Long-term use of disease-modifying therapies demonstrate effectiveness for MS.
Long-term treatment with disease-modifying therapies (DMTs) appears to lessen the risk of disease worsening in relapsing-remitting multiple sclerosis(RRMS) patients, an 18-year follow-up study suggests.
But these therapies were not seen to benefit those who had progressed to secondary progressive multiple sclerosis (SPMS).
The study, “Onset of secondary progressive multiple sclerosis is not influenced by current relapsing multiple sclerosis therapies,” was published in the Multiple Sclerosis Journal – Experimental, Translational and Clinical.
Disease-modifying therapies (DMTs) are treatments that aim to reduce MS progression from relapsing–remitting forms of the disease to SPMS.
Researchers conducted a retrospective analysis of 1,709 patients registered at the Group for Research and Treatment of Multiple Sclerosis (GITEM) Registry in Valencia, Spain.
Out of the initial 1,709 patients, 225 were clinically diagnosed with MS and 204 received treatment with first-line DMTs — interferon beta (Biogen‘s Avonex, among other brand names) or glatiramer acetate (sold as Teva‘s Copaxone).

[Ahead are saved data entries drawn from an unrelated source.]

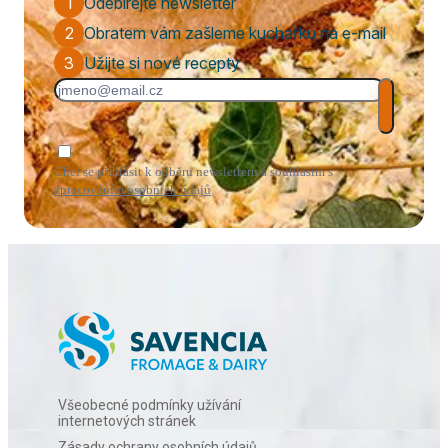
1
Odebírejte newsletter
2
Obratem vám zašleme kuchařku na e-mail
3
Užijte si nové recepty
Chci se přihlásit k odběru newsletteru a souhlasím s
zpracováním osobních údajů
.
Všeobecné podmínky užívání
internetových stránek
Zásady ochrany osobních údajů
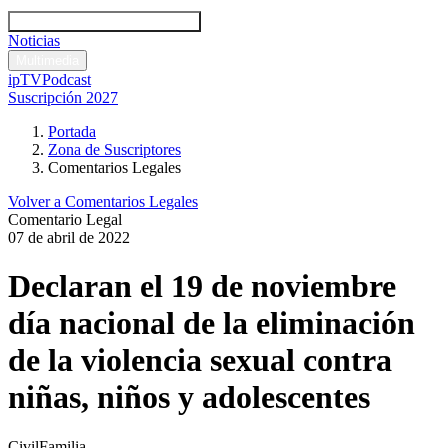
Códigos y leyes
Análisis y comentarios legales
Noticias
Comentarios legales
Multimedia
ipTV
Podcast
Suscripción 2027
Portada
Zona de Suscriptores
Comentarios Legales
Volver a Comentarios Legales
Comentario Legal
07 de abril de 2022
Declaran el 19 de noviembre
día nacional de la eliminación
de la violencia sexual contra
niñas, niños y adolescentes
Civil
Familia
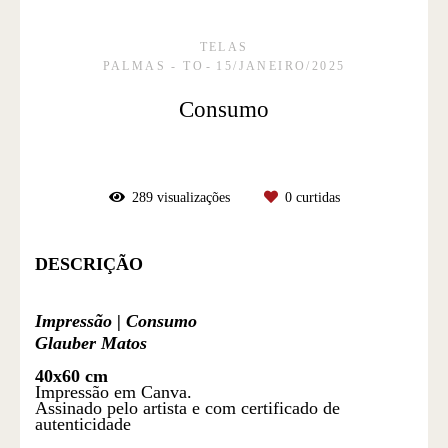
TELAS
PALMAS - TO
15/JANEIRO/2025
Consumo
289
visualizações
0
curtidas
DESCRIÇÃO
Impressão | Consumo
Glauber Matos
40x60 cm
Impressão em Canva.
Assinado pelo artista e com certificado de
autenticidade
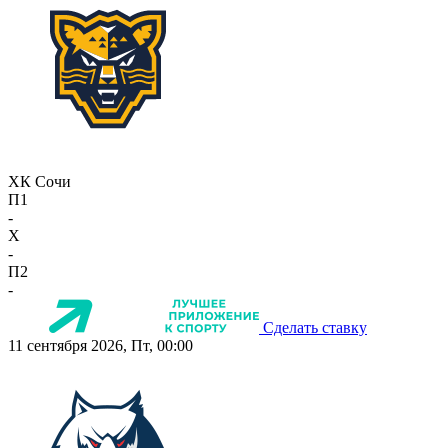
ХК Сочи
П1
-
X
-
П2
-
Сделать ставку
11 сентября 2026, Пт, 00:00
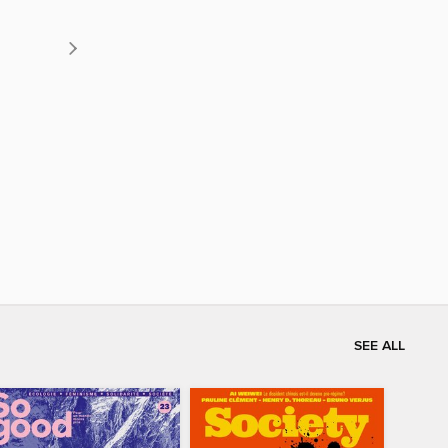
SEE ALL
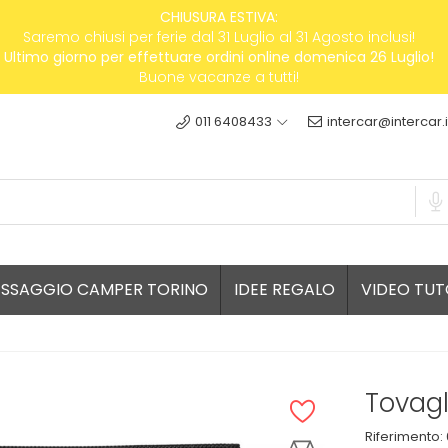
CHIUSURA ESTIVA:
Saremo chiusi per ferie dal 31 Luglio al 31 Agosto inclusi!
Ultimo giorno per effettuare ordini online domenica 26 Luglio!
Buone vacanze a tutti!
011 6408433
intercar@intercar.i
ESSAGGIO CAMPER TORINO
IDEE REGALO
VIDEO TUT
Tovagl
Riferimento:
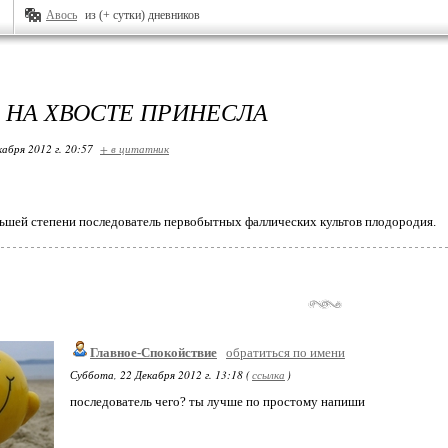
Авось
из (+ сутки) дневников
 НА ХВОСТЕ ПРИНЕСЛА
кабря 2012 г. 20:57
+ в цитатник
ьшей степени последователь первобытных фаллических культов плодородия.
Главное-Спокойствие
обратиться по имени
Суббота, 22 Декабря 2012 г. 13:18 (
ссылка
)
последователь чего? ты лучше по простому напиши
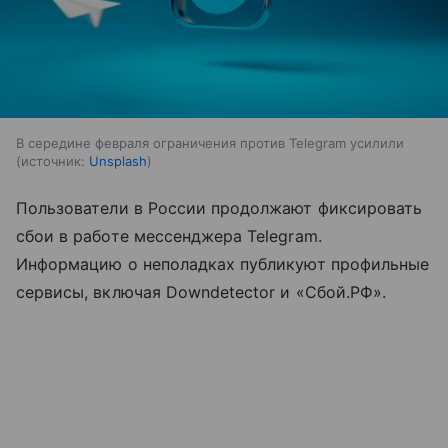
В середине февраля ограничения против Telegram усилили
источник:
Unsplash
Пользователи в России продолжают фиксировать
сбои в работе мессенджера Telegram.
Информацию о неполадках публикуют профильные
сервисы, включая Downdetector и «Сбой.РФ».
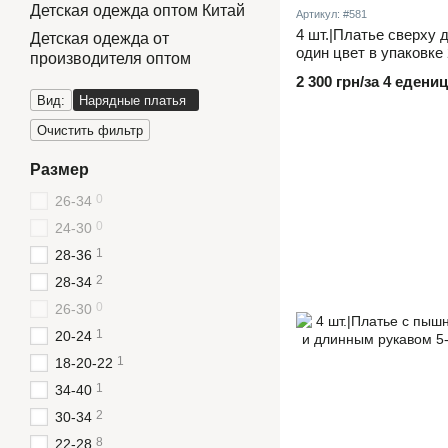
Детская одежда оптом Китай
Артикул: #581
4 шт.|Платье сверху 
Детская одежда от
один цвет в упаковке 
производителя оптом
2 300 грн/за 4 едениц
Вид:
Нарядные платья
Очистить фильтр
Размер
0
26-34
0
24-30
1
28-36
2
28-34
0
26-30
1
20-24
1
18-20-22
1
34-40
2
30-34
8
22-28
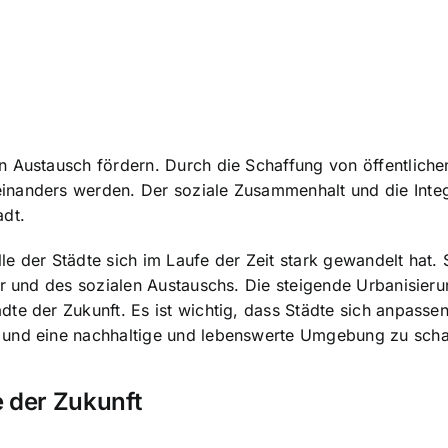
n Austausch fördern. Durch die Schaffung von öffentlich
inanders werden. Der soziale Zusammenhalt und die Int
adt.
e der Städte sich im Laufe der Zeit stark gewandelt hat.
ur und des sozialen Austauschs. Die steigende Urbanisier
ädte der Zukunft. Es ist wichtig, dass Städte sich anpass
 und eine
nachhaltige und lebenswerte Umgebung
zu scha
e der Zukunft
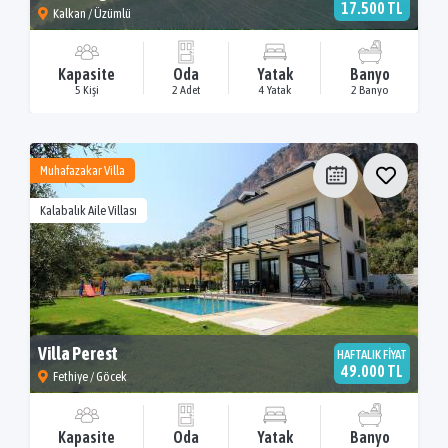
17.500 TL
Kalkan / Üzümlü
Kapasite
Oda
Yatak
Banyo
5 Kişi
2 Adet
4 Yatak
2 Banyo
Muhafazakar Villa
Kalabalık Aile Villası
Villa Perest
HAFTALIK FİYAT
49.000 TL
Fethiye / Göcek
Kapasite
Oda
Yatak
Banyo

Treatment with DMTs began when patients experienced at least one relapse in the previous year or two relapses within the previous three years. RRMS patients were followed for a median of 18.1 years.
Patients who failed to respond to treatment were given second-line therapies, namely the immune suppressants Novantrone (mitoxantrone), cyclophosphamide, or selective second-line DMTs, such as Tysabri (natalizumab) or Gilenya (fingolimod).
Study participants were evaluated regularly — every three to six months — for changes in their Expanded Disability Status Scale (EDSS) scores, relapse rates, and for side effects or decisions to stop treatment.
Progression to SPMS was confirmed “when patients with a previous EDSS score of 3.0 or greater experienced a six-month worsening to EDSS 4.0 or greater without evidence of relapse,” the researchers wrote.